Let customers pay how they want
Customers expect merchants to provide the common payment methods in their country: 86% of European customers will abandon their cart if their preferred method isn’t available. They know they can easily find a different website selling the same product, with better payment options.
Providing the right payment methods unlocks big revenue opportunities. When we turned on the Dutch payment method iDEAL for three Hong Kong merchants on Stripe, we noticed that their Dutch sales increased by multiples in just a few weeks. And when we looked more broadly at 6,000 merchants that started selling to EU customers with only cards, and later added EU payment methods, we saw the same improvement. On average, sales nearly doubled. Payments are oddly cultural, and merchants have to speak their customers’ payments language.
With today’s technology, businesses can now be local everywhere with nearly no effort. Checkouts should surface the right payment methods for a customer’s location or device automatically, including local card payments, bank transfers, and mobile wallets. Even small improvements increase conversion. Stripe recently adjusted the way it orders local payment methods, which led to a 3% increase in conversion and a 7% increase in transaction value globally.
Let customers pay when they want
Customers increasingly want the flexibility of paying in instalments with buy now, pay later (BNPL) services like Klarna, Afterpay, and Affirm. 68% of European buyers are more likely to complete a purchase if a website offers BNPL. Businesses offering Klarna and Afterpay on Stripe have increased conversion by 30% and 22%, respectively. Across all BNPL methods, they’ve benefited from a 27% increase in average sales volume.

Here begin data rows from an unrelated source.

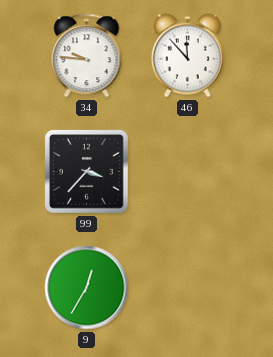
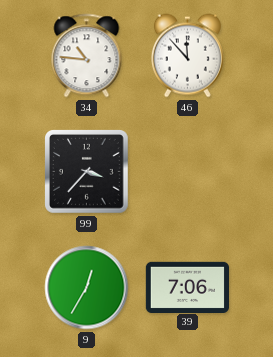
34: 9:46 -> 10:46
39: none -> 7:06
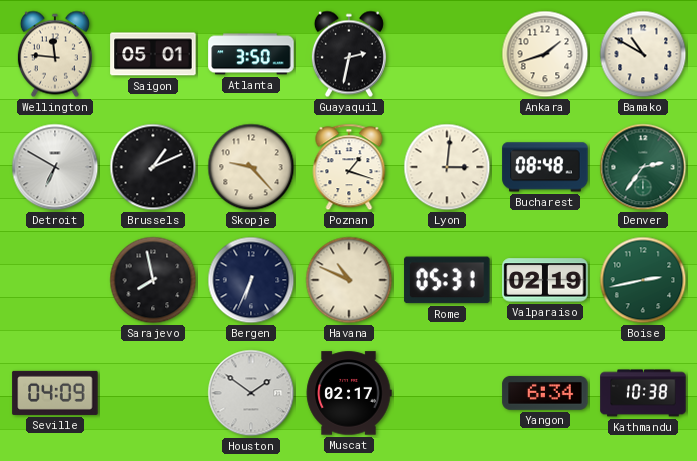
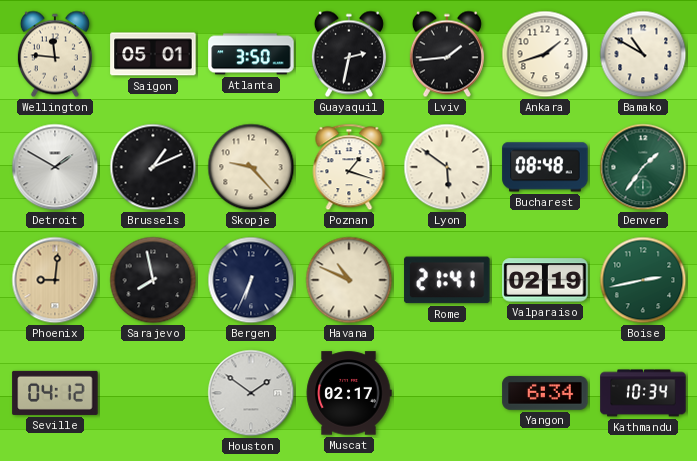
Lviv: none -> 1:44
Detroit: 6:50 -> 1:50
Lyon: 3:01 -> 5:51
Denver: 2:36 -> 1:36
Phoenix: none -> 9:01
Rome: 05:31 -> 21:41
Seville: 04:09 -> 04:12
Kathmandu: 10:38 -> 10:34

Businesses that deploy BNPL boost conversion and attract new customers. And with a modern payments infrastructure like Stripe, it’s not hard to do.
Minimize checkout friction
Every click or thumb tap on a checkout reduces conversion. It can take a customer 40 or more taps to enter their address into a mobile webpage. Letting customers save and auto-fill their details speeds up checkout and reduces the risk the customer enters incorrect information—and rethinks their decision to purchase.

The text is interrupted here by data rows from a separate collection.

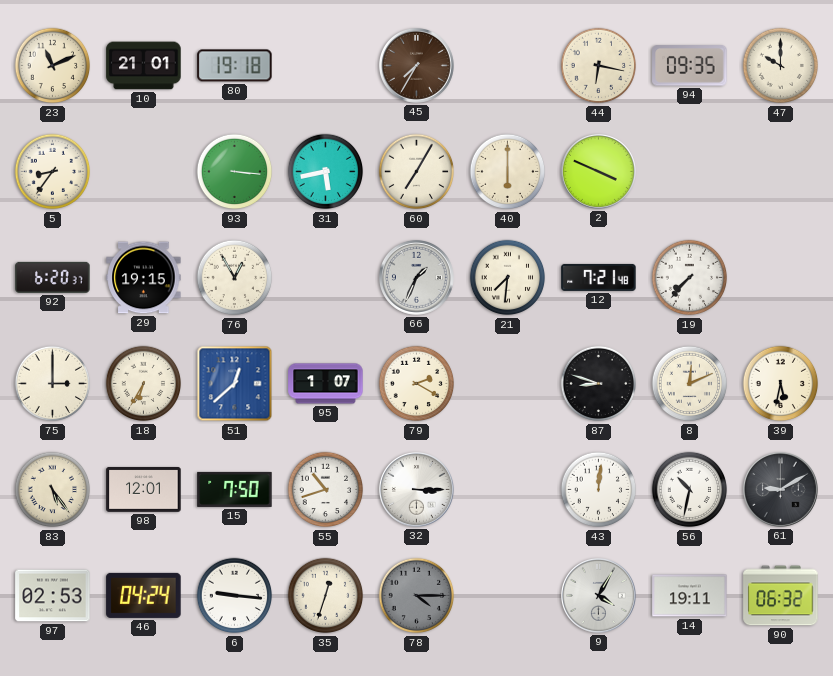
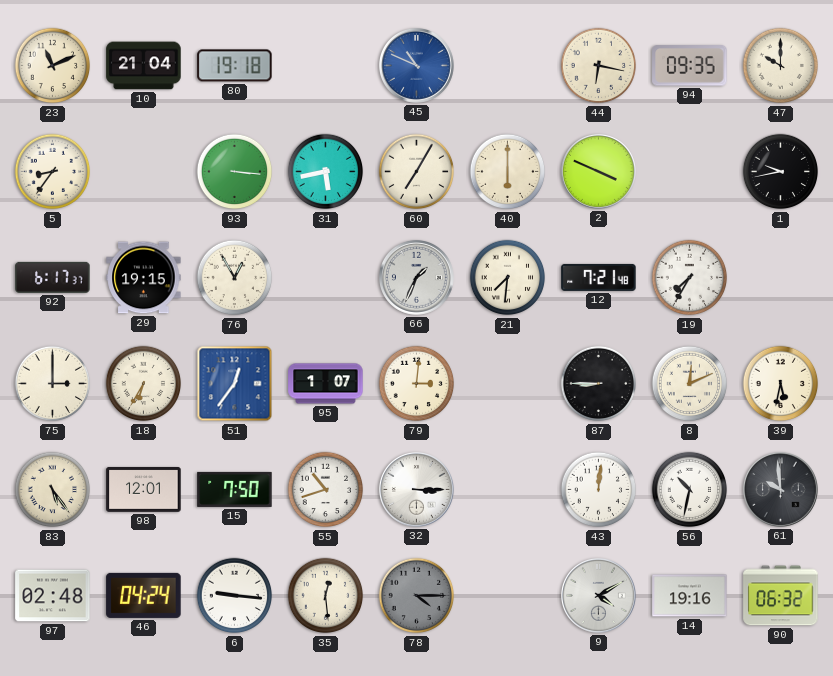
10: 21:01 -> 21:04
45: 7:35 -> 10:49
45 dial: brown -> blue
1: none -> 9:43
92: 6:20 -> 6:17
19: 7:37 -> 7:35
51: 12:38 -> 12:36
79: 2:20 -> 3:01
87: 8:48 -> 8:45
61: 9:10 -> 9:59
97: 02:53 -> 02:48
35: 12:33 -> 12:29
9: 4:05 -> 4:10
14: 19:11 -> 19:16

Stripe users offering Link, Stripe’s save and auto-fill feature, saw their customers check out in just six seconds. Customers are also more likely to complete their purchase when one-click wallet options like Apple Pay, Shop Pay, and Google Pay are available.
But customers should also be able to easily enter their details manually, and they shouldn’t have to wait until after they’ve hit submit to know if they’d made any errors. 23% of European customers report that they will perceive a merchant negatively if they have to re-enter payment information due to an error. But 31% of European businesses fail to automatically notify customers of incorrectly entered or expired payment details upon entry, making it more likely they will lose customers by asking them to try again.
Boost average order value right from the checkout page
Supermarkets boost sales by offering popular products like gum and candy next to checkout stands. Ecommerce businesses can achieve similar gains by upselling and cross-selling at checkout. For example, it makes a lot of sense for a bicycle retailer to make it easy for customers to upgrade bike features or add companion products like a bike helmet just before they complete a purchase.
75% of European customers are likely to add a product to their cart as a result of a website’s cross-selling or upselling strategy, but only 49% of European websites offer cross-sells at checkout, and only 12% offer upsells.
Consumer expectations for online checkouts are always rising, and it’s easy for merchants to fall behind. But the rewards for businesses that meet those expectations are great—and it’s not hard to reap them.